New Jersey continues to work on its goal of having 3,500 MW of offshore wind energy generation by 2030, as noted in a recently released report by the New Jersey Board of Public Utilities (BPU) and the members of the Interagency Agency Taskforce (IATF) on Offshore Wind.
As noted in the report, New Jersey Gov. Phil Murphy in January 2018 singed Executive Order No. 8 (EO8), which directed the BPU – and all agencies with responsibility under the Offshore Wind Economic Development Act (OWEDA) – to “take all necessary action” fully implement OWEDA and begin the process of moving New Jersey towards a goal of 3,500 MW of offshore wind energy generation by 2030.
The solicitation of 1,100 MW is the first step in meeting that 2030 goal, the report said. The BPU in September 2018 opened a solicitation for 1,100 MW of offshore wind generation; that solicitation closed on Dec. 28, 2018, and applications were received from three offshore wind developers. The report added that the solicitation will establish the first elements of New Jersey’s offshore wind supply chain and set the stage for future solicitations.
Discussing 2018 EO8 accomplishments, the report noted, for instance, that Ramboll US Corporation and its team of consultants, BVG Associates, Stantec, Rutgers University, and InGroup – collectively referred to as the Ramboll Team – have provided expertise and support to the IATF, including establishing the decision-making framework for moving forward in consultation with stakeholders and strategic partners. The Ramboll Team advised the BPU on the parameters and timing of the solicitation for 1,100 MW, as well as on the full solicitation schedule needed to reach 3,500 MW by 2030, the report said.

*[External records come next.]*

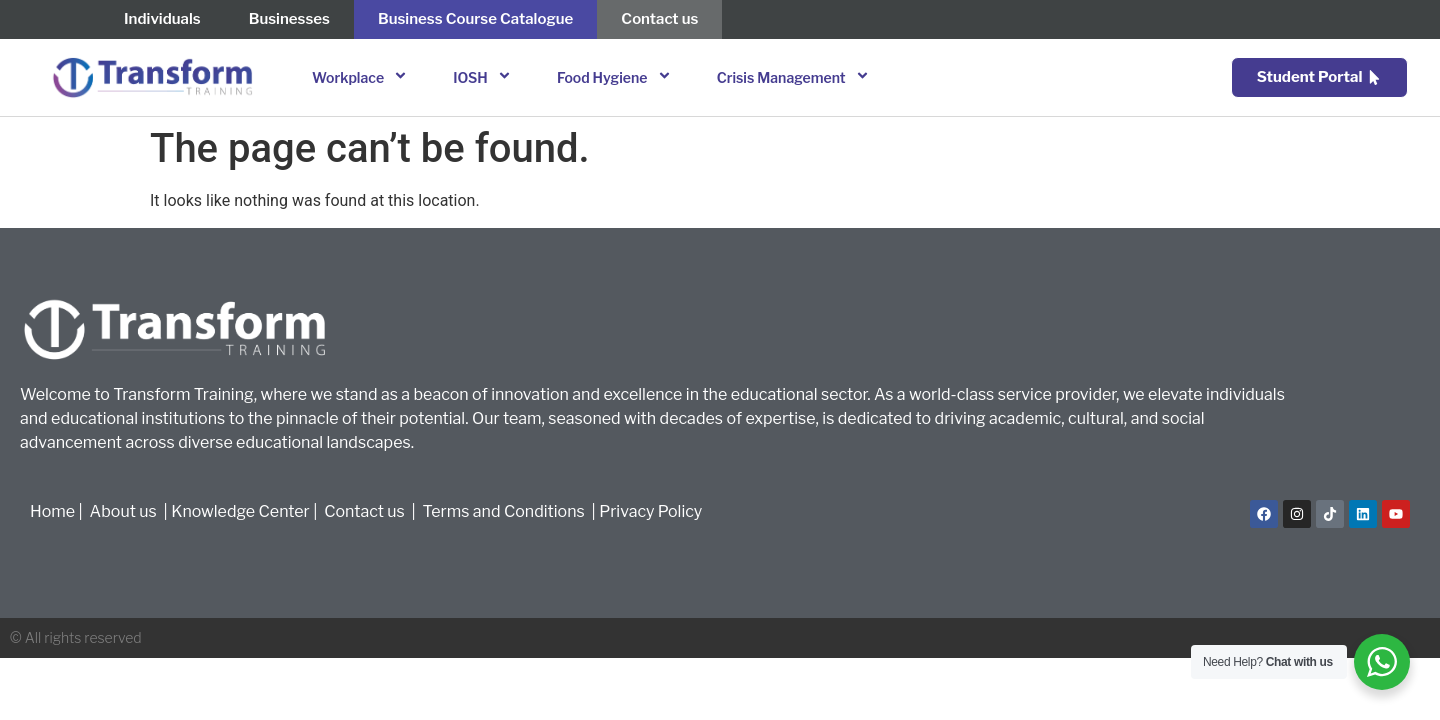  I want to click on IOSH, so click(485, 78).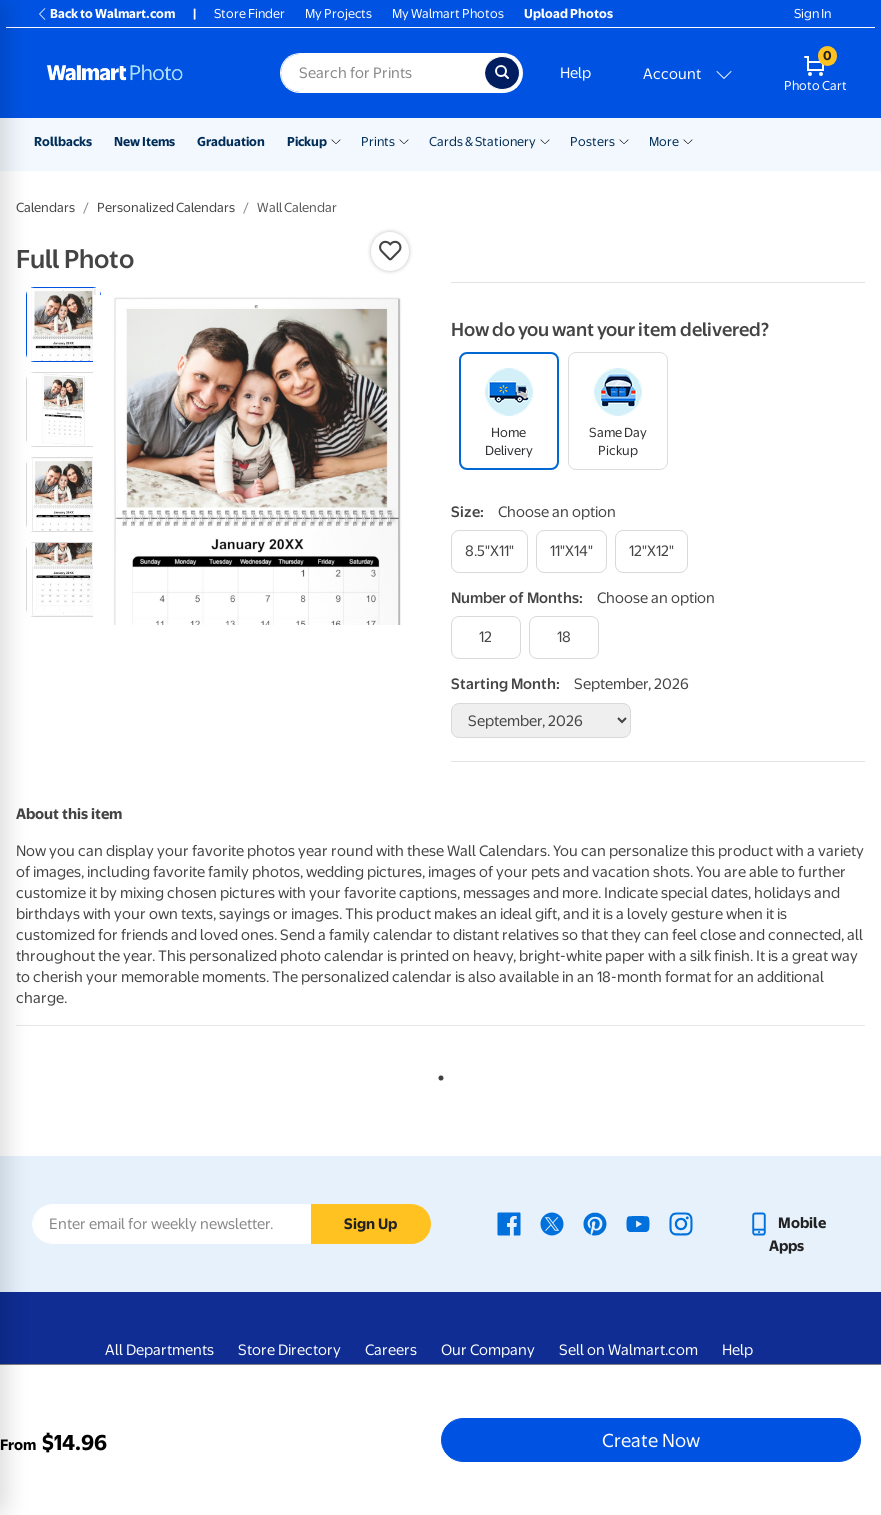  Describe the element at coordinates (482, 141) in the screenshot. I see `Cards & Stationery` at that location.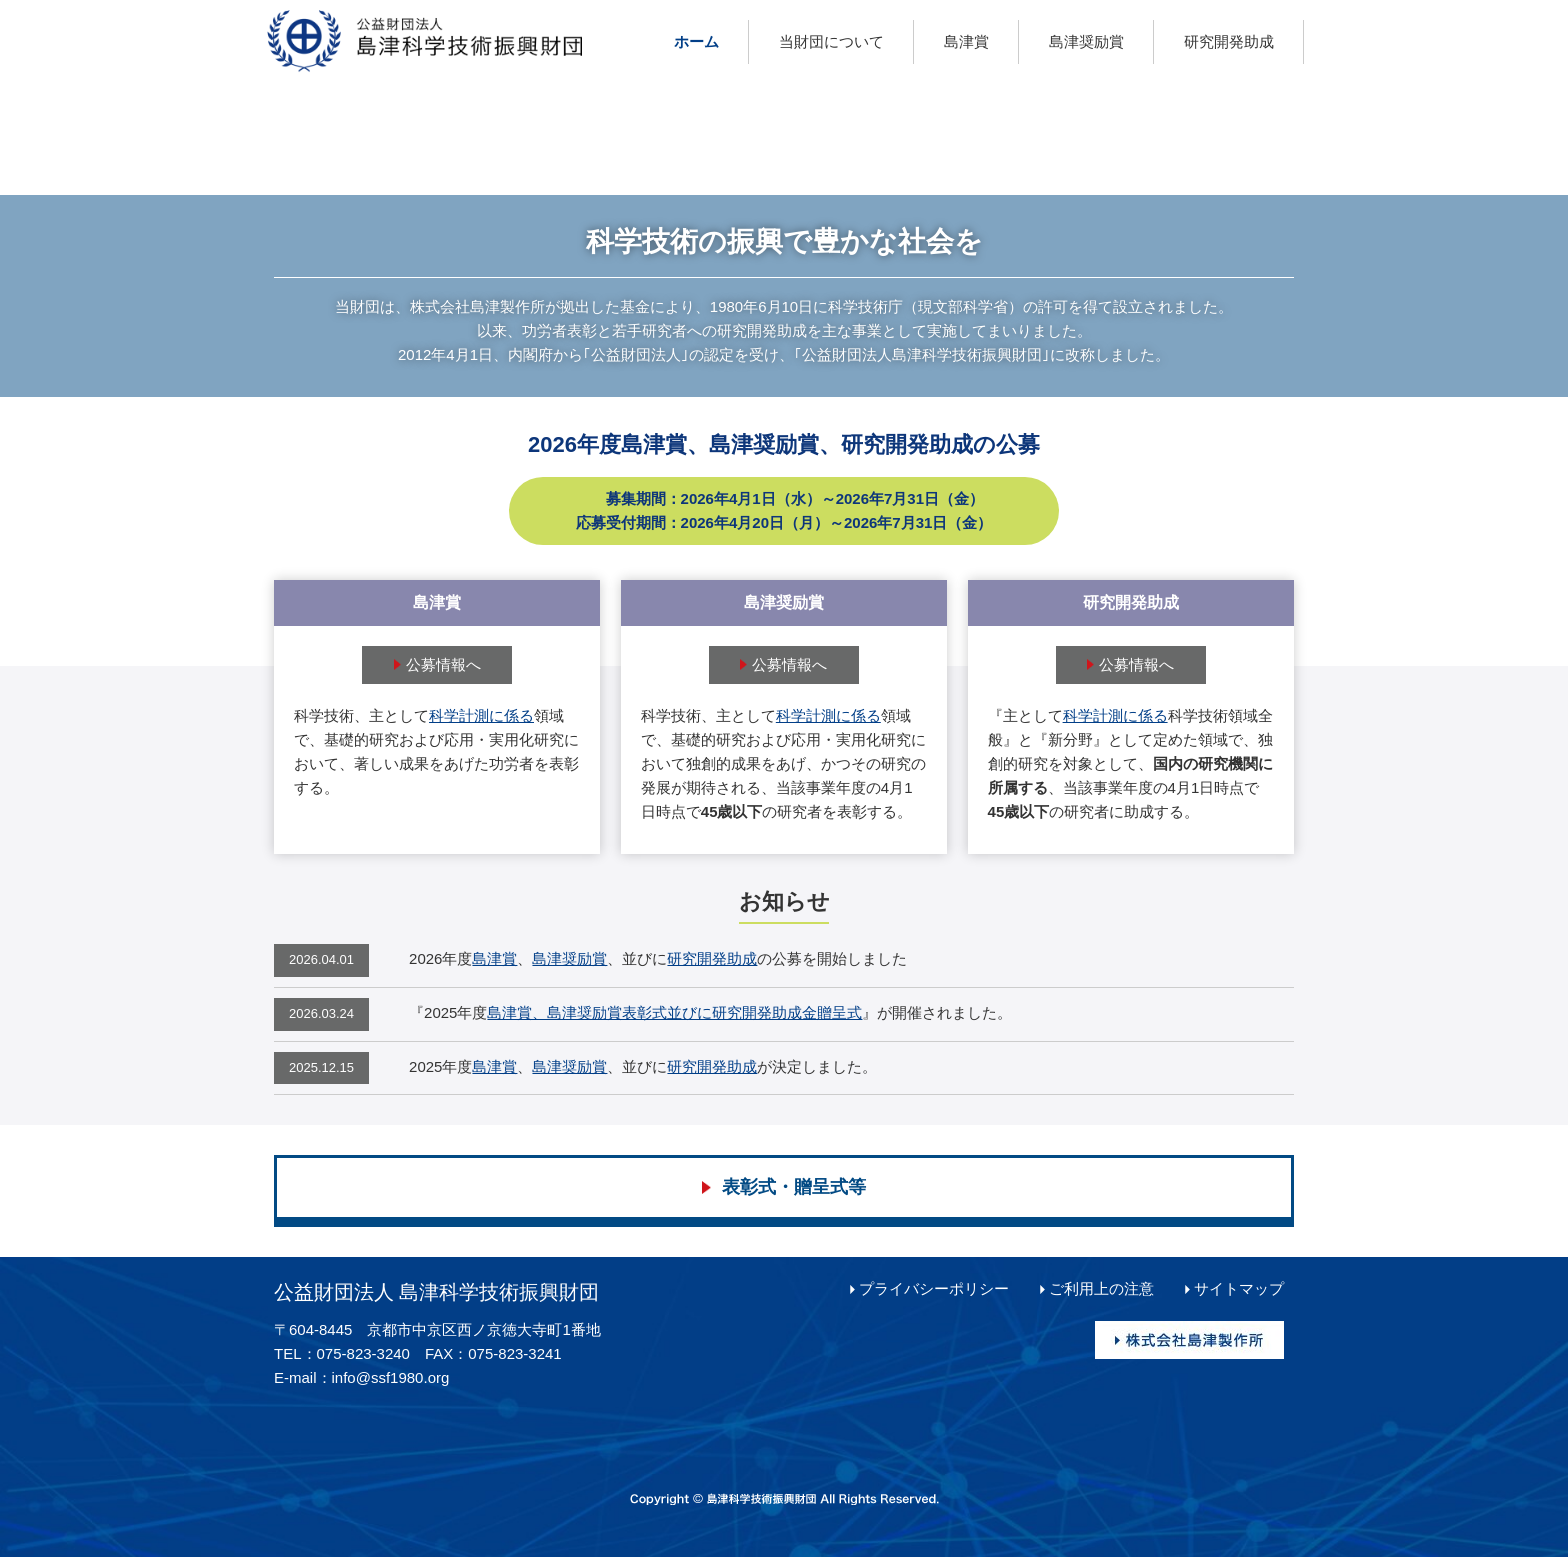 Image resolution: width=1568 pixels, height=1557 pixels. Describe the element at coordinates (674, 1012) in the screenshot. I see `島津賞、島津奨励賞表彰式並びに研究開発助成金贈呈式` at that location.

Murphy called for the BPU to consider two future solicitations for 1,200 MW of offshore wind generation, to take place in 2020 and 2022, the report noted.
Several IATF member agencies have undertaken research within their respective disciplines, which will inform the Ramboll Team’s modeling in support of the Offshore Wind Strategic Plan, the report said. For instance, the New Jersey Department of Environmental Protection (DEP) has conducted literature reviews, as well as technical and geospatial analyses, related to the potential environmental impacts of offshore wind development.
Furthermore, the report added, to spur industry investments, the New Jersey Economic Development Authority (EDA) issued a request for ideas (RFI) last year seeking information from qualified entities with perspectives on the development of New Jersey’s offshore wind port infrastructure and supply chain.
This year, the report said, EDA opened applications for its Offshore Wind Tax Credit Program, which is intended to attract investment into the state’s offshore wind industry.
Of the outreach to New Jersey’s fishing industry regarding the New York Bight, the report noted that the U.S. offshore wind industry and New Jersey offshore wind lease holders have taken note of the state’s position regarding fisheries, resulting in the announcement this year of key initiatives to work collaboratively with the Responsible Offshore Development Alliance (RODA) and other fisheries stakeholders.
New Jersey has also met with such states as New York, Delaware, Virginia, Maryland, Connecticut, Rhode Island, and Massachusetts, the report said, adding that those discussions aid in outlining issues related to the integration of offshore wind projects into the onshore power grid, as well as the protection, use, and development of shared ocean resources.
During 1Q19, New Jersey will convene roundtable discussions focused upon key assets and issues of interest to offshore wind development, the report said, noting that meeting topics include environmental protection, fisheries, wholesale energy markets, transmission, supply chain and workforce development, as well as ports and harbors.
Among other things, the report noted that LWD is establishing an Industry Partnerships program, which is LWD’s new model for building sector partnerships that facilitate business-government collaborations to meet workforce and economic challenges.